Introduction

Star rating reviews are inherently flawed. This is notable in the movie review community where critics have ranked Citizen Kane alongside Ghostbusters as the same rating. Yelp suffers some of these same types of problems due to simply relying on humans to decipher their star rating.

When a Yelper looks to Yelp for ratings, what is useful data? More often than not, Yelpers justify their choices by saying “It has 5 stars!” A quick glance at the star rating can make the difference between the user giving a new restaurant a try or making an appointment at a new doctor. This also sets a certain level of expectation of the experience. Jeopardizing this relationship with a user could be economically critical to both Yelp and the businesses they serve.

Can we realign the star ratings based on how positive (or negative) a review is?

Methods and Data

The focus of the exploratory analysis was on the Yelp academic review data solely. My goal was to figure out why users rate their reviews above average at all. The figure below shows the distribution of star ratings:

Expectations on a 5-star rating system would be that an average review would be 2.5 stars. Based on users own admissions, the average star rating on the academic dataset is 3.74 stars. This is over a full star rating from what “above average” means.

Preparing the data

To prepare the review text for processing, I ran a few potential tests to find accuracy problems. The amount of stop words and potential issues from misspellings drove me to make the following preprocessing changes to the review data:

  1. I’ve removed all punctuation and converted everything to lowercase.

  2. Using the Natural Language Toolkit, I took this preprocessed data, removed common stop words and utilized the Porter Algorithm to reduce to their roots. I also prepended any word that follows “never” or “no” or “not” with “NEG_” – the goal being to remove words that are negated by the prior word.

Modeling Methods

Since the Yelp data is biased to begin with, the best potential outcome is being able to find out an external source to rank content.

My Naive Bayes classifier was trained using the widely available Opinion Lexicon from Bin Liu, Minqg Hu, and Junsheng Cheng’s work on review text. This lexicon includes commonly misspelled words and discerns the difference between positive and negative words specifically when it comes to giving an opinion. To increase accuracy, I’ve also added the Porter Algorithm version of the words to both positive and negative.
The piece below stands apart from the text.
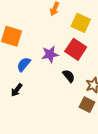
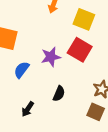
black semicircle: (69, 76) -> (59, 94), moved, turned 64
black arrow: (17, 90) -> (28, 109), moved

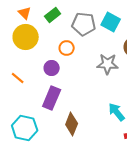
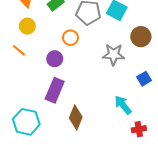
yellow circle: (26, 37) -> (27, 26), size x0.6
orange line: (18, 78) -> (19, 50), moved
The results of tests from the model:

accuracy: 0.7049469964664311
positive precision: 1.0
negative precision: 0.704773129051267

70% accuracy might seem low, but accuracy is up for debate in the community. Researchers at the University of Pittsburgh found only 82% of humans agree on sentiment. 70% is acceptable for this dataset, along with the precision. We know our dataset is biased toward the positive.

The data was ran against this model, gathering many factors:

  1. Does the model think this review as a whole is positive or negative?
  2. How does the model classify the “bag of words” for each review?
  3. How confident is the model that this is positive or negative?

Results

In order to get the results on the model, I ran the full review data set against the trained Naive Bayes model.

Looking at the reviews as whole text, the model found a large majority of positive comments.

The bag of words shows off a lot more negative (or neutral) words than the others.

Using the polarity of -1 to 1 and dividing into the 5 star ratings shows the models leaning toward the negative.

From there, I attempted to recenter the star ratings based on the mean value of -0.919897. The outcome was slightly better but not drastically different when it came to pushing negative values forward.

In actuality it moves more of the positive reviews into the 1 star range. What I’ve learned is that Yelp users may think they are raving about a restaurant, but aren’t using at least academically sanctioned words to do so. The star rating is treated independent of the review text almost entirely.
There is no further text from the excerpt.